Razão atendível para a lei da selva
A proposta do PSD de alterar o fundamento da decisão de despedimento individual com “justa causa” para “razão atendível” faz parte de um ataque ideológico que o mesmo partido faz enquanto o PS se encontra no poder. Se a frontalidade fosse mais forte que a mentira na boca de Passos Coelho, ele diria que aproveita para fazer o que nunca conseguirá se for 1º ministro. É uma fraqueza e uma cobardia para com a democracia e para com as pessoas que ainda escolhem o equilíbrio de poderes. Claro que nisto, o PS tem a responsabilidade de se colocar à mercê dos acordos com a direita. Hoje, na realidade, o acordo político é forte, e este jogo de “pontas-de-lança” políticos beneficia a teatralização e os actores principais: Passos Coelho e o PSD roubam novamente espaço a Portas e ao CDS (e este põem-se em bicos-de-pés como já se viu) e mostram aos patrões que estão prontos para governar; ao mesmo tempo, Sócrates faz zig-zag na onda e aproveita a oportunidade para afirmar que defende o Estado Social juntamente com o PS, é mentira. São eles, o PS, que sempre concretizaram os maiores ataques: criação de contratos a prazo, criação dos Recibos Verdes, ataque à contratação colectiva e por isso aos sindicatos, ataque aos professores, ataque ao subsídio de desemprego, fecho massivo de instituições do SNS (SAPs, Centros de Saúde, Maternidades,…), proposta de fecho massivo de escolas desagregando ainda mais o frágil tecido social do interior… a lista é assinalável.

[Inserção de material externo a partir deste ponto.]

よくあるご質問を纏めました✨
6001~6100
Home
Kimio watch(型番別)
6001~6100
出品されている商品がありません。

Voltando à razão atendível para a lei da selva, a mesma pode ser discutível, mas a realidade selvática que todos os dias invade o peito de quem quer trabalhar e ser independente, viver do seu trabalho, já é suficientemente grave e violenta para que valha a pena – mesmo para o aspirante a 1º, Pedro Passos Coelho – querer legitimá-la na Constituição. Por mais pontos que isso lhe desse na cotação dos mercados em que as agências de rating são os patrões e os banqueiros.
É que em 2009 a economia espirrou. Essa criação da visão conjunta de PS e PSD ajudou a gerar 690.300 novos desempregados. 40% destes, ou seja, 276.120 eram precários, com contrato a prazo ou Recibos Verdes (a maioria falsos).

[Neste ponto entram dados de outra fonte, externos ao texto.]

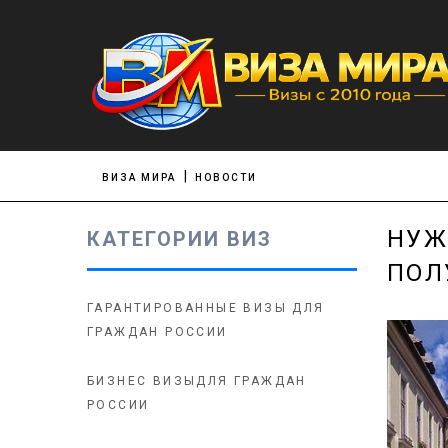
ВИЗА МИРА
НОВОСТИ
НУЖ
КАТЕГОРИИ ВИЗ
ПОЛ
ГАРАНТИРОВАННЫЕ ВИЗЫ ДЛЯ
ГРАЖДАН РОССИИ
БИЗНЕС ВИЗЫДЛЯ ГРАЖДАН
РОССИИ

Despedimentos colectivos em 2009? Não!
“Apenas 379 empresas recorreram a esse mecanismo em 2009, afastando 5522 pessoas.”
Teriam sido ilegalmente despedidos e foi parar tudo a tribunal? Também não!
“Nos tribunais laborais, deram entrada cerca de 19.200 casos e desconhece-se quantos foram por impugnação do despedimento”.Certamente o PS deu uma ajuda com a elevação das custas judiciais.
A ideia magnífica de “Empresa na Hora” resultou em milhares de trabalhadores a irem “para a rua” enquanto patrões fecham um estaminé para abrir outro, como se a projecção e planeamento da economia pudesse suportar de forma sustentável, e ao mesmo tempo, o emprego e este tipo de ideias/ideiais. Mais, o conceito de “justa causa” sempre abrangeu casos de “desinteresse repetido pelo cumprimento, com a diligência devida, das obrigações inerentes ao exercício do cargo” ou “reduções anormais de produtividade do trabalhador“. Talvez Passos Coelho desconheça a lei ou então nunca tenha sido um desempregado despedido desta forma.
Há ainda o despedimento por inadaptação aplicável em situações de “redução reiterada de produtividade ou de qualidade” ou de quadros técnicos ou de direcção que “não tenham cumprido os objectivos previamente fixados e formalmente aceites, sendo determinado pelo modo de exercício de funções e desde que torne praticamente impossível a subsistência da relação de trabalho”.
E depois claro há o famoso “despedimento colectivo”, que no caso de profusão de PMEs em Portugal, pode ser aplicado a partir de dois trabalhadores nas micro e pequenas empresas, e de cinco nas médias e grandes empresas. O Ministério do Trabalho não tem levantado objecções de maior às justificações das empresas – que podem alegar retracção do mercado ou reestruturação, entre outros.
Não chega para lei da selva? Não é atendível o suficiente? O resultado da proposta do PSD é a legitimação do fim do contrato social em que o Estado considera os trabalhadores a parte mais frágil na relação de trabalho, e isso é inaceitável. Hoje, a realidade já coloca o Estado do lado dos patrões, ou no melhor dos casos, num lugar equidistante, no entanto, existem referências ideológicas que nos defendem e defendem as ideias de democracia, redistribuição, justiça e solidariedade. São essas que o PSD (com a ajudinha do PS), está a atacar.